The company, which hired banks including Goldman Sachs Group Inc. for the bond sale, needs to raise debt after slumping crude prices caused profit to fall by 45 percent in the third quarter.
That’s left it unable to generate enough cash to fund the investor payouts, most of which go to the Saudi government, which needs the money to plug a widening budget deficit.
Aramco has slashed spending, cut jobs, and is considering selling some assets. Despite these efforts to conserve cash, its gearing – a measure of debt as a percentage of equity – has risen to 21.8 percent, above its target range of 5-15 percent.
The state-controlled energy firm, which sold shares on the Saudi stock exchange last year, will hold calls with fixed-income investors starting from Monday, according to a person familiar with the matter. A dollar deal with tranches maturing in three, five, 10, 30 and 50 years may follow, depending on investor demand, the person said.

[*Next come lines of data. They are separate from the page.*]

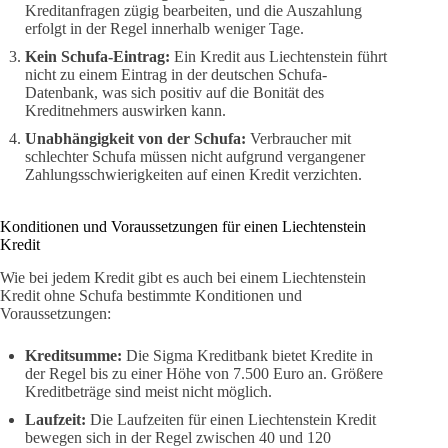
Kreditanfragen zügig bearbeiten, und die Auszahlung
erfolgt in der Regel innerhalb weniger Tage.
Kein Schufa-Eintrag:
Ein Kredit aus Liechtenstein führt
nicht zu einem Eintrag in der deutschen Schufa-
Datenbank, was sich positiv auf die Bonität des
Kreditnehmers auswirken kann.
Unabhängigkeit von der Schufa:
Verbraucher mit
schlechter Schufa müssen nicht aufgrund vergangener
Zahlungsschwierigkeiten auf einen Kredit verzichten.
Konditionen und Voraussetzungen für einen Liechtenstein
Kredit
Wie bei jedem Kredit gibt es auch bei einem Liechtenstein
Kredit ohne Schufa bestimmte Konditionen und
Voraussetzungen:
Kreditsumme:
Die Sigma Kreditbank bietet Kredite in
der Regel bis zu einer Höhe von 7.500 Euro an. Größere
Kreditbeträge sind meist nicht möglich.
Laufzeit:
Die Laufzeiten für einen Liechtenstein Kredit
bewegen sich in der Regel zwischen 40 und 120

Aramco would look at using “all the instruments available to us,” CEO Amin Nasser said in June.
Aramco’s debut bond sale last year raised $12 billion and was one of the most oversubscribed debt offerings in history, attracting more than $100 billion in investor orders, people familiar told Bloomberg at the time.
The other banks chosen by Aramco as active bookrunners are Citigroup, HSBC Holdings, JPMorgan Chase & Co, Morgan Stanley and Riyadh-based NCB Capital.